Imagine sipping wine on a hotel rooftop that happens to be smack-dab in front of the White House. Add a well-dressed crowd and the hum of intelligent conversation centered on books, and what do you get?
You get the Hay-Adams Hotel’s revamped author series.
Built in the 1920s, the historic hotel (at 16th and H streets Northwest) recently opened its quarterly book club, the Hay-Adams Author Series, to the public. The previously invitation-only luncheons bring historians, novelists and journalists to talk about their books over a three-course meal and wine.
The Hay-Adams sits before Lafayette Park, a block from the front of the White House. The rooftop view is unmatched by any hotel in D.C., with its unobstructed view of the president’s home and the Eisenhower Executive Office Building.
Last week, the rooftop — nicknamed Top of the Hay — opened to the public for the first time during the series with an event featuring Ron Chernow, author of “Washington: A Life.”
With his back to the White House and the Washington Monument and the Jefferson Memorial peeking out from the skyline beyond, Chernow told jokes about George Washington’s dentures and poked fun at the president’s odd journal entries that detailed the exact number of “fashionable ladies” he spotted that evening.
The Hay-Adams sits where the homes of John Hay, personal secretary to President Abraham Lincoln and former secretary of State, and historian Henry Adams, descendant of Presidents John Adams and John Quincy Adams, used to be. Both men hosted soirees at which Washingtonians gathered to talk politics and literature, inviting distinguished guests such as Mark Twain and Edith Wharton.
Hotel President Kay Enokido started the series in 2005 because she said she wanted to “rejuvenate” the tradition of intellectual conversation.

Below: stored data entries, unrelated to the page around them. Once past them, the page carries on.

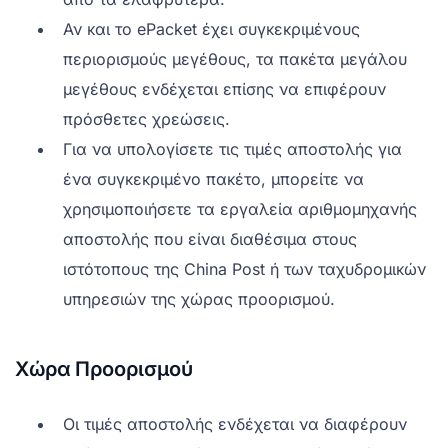
Αν και το ePacket έχει συγκεκριμένους
περιορισμούς μεγέθους, τα πακέτα μεγάλου
μεγέθους ενδέχεται επίσης να επιφέρουν
πρόσθετες χρεώσεις.
Για να υπολογίσετε τις τιμές αποστολής για
ένα συγκεκριμένο πακέτο, μπορείτε να
χρησιμοποιήσετε τα εργαλεία αριθμομηχανής
αποστολής που είναι διαθέσιμα στους
ιστότοπους της China Post ή των ταχυδρομικών
υπηρεσιών της χώρας προορισμού.
Χώρα Προορισμού
Οι τιμές αποστολής ενδέχεται να διαφέρουν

Thus far, the series has honored well-known authors, including Pulitzer Prize finalist Patricia O’Toole, author of “When Trumpets Call: Theodore Roosevelt after the White House”; Robert Merry for his book “Sands of Empire”; and best-selling author John Grisham for “The Associate.” The hotel even welcomed President George W. Bush during his presidency when his daughter, Jenna Bush, led a talk on her book, “Ana’s Story: A Journey of Hope.”
Now, the series is hosted on the hotel’s rooftop, which underwent construction from June 2010 to January. Before Top of the Hay was built, guests who ate dinner on the roof were exposed to the elements, and employees covered the roof with a tent to block out the cold in the winter.
But Top of the Hay now features a built-in shelter, decorated in cream, gold and light green carpets, wallpaper and curtains that frame the floor-to-ceiling windows. A grand piano sits in the corner. Fresh flowers burst from table centerpieces.
The 3,200-square-foot Top of the Hay is lined with an outdoor terrace, inviting guests to saunter outside despite the chill.
A mix of 130 businessmen and women, politicians, historians, academics and lawyers — all united by their love of books — attended this year’s first sold-out author series.
Alan Porter’s love of history drew him to the series. The lawyer at K&L Gates called the luncheon a “high-end show.”
“Events like these are one of the reasons Washington, D.C., is such a great place to be,” Porter said. “All of the well-known historians and academics come to the Hill to lecture.”
Erin Pinckney, director of marketing at Comcast Spotlight D.C., came to the event to network and meet new acquaintances. One couple flew from Indiana to see Top of the Hay. Another couple who owns a vineyard and hotel in Virginia attended the series for the third time.
The next Hay-Adams Author Series event is tentatively scheduled for June. The organizers have extended an invitation to two-time Pulitzer Prize winner David McCullough, author of “1776,” “John Adams” and “Truman.”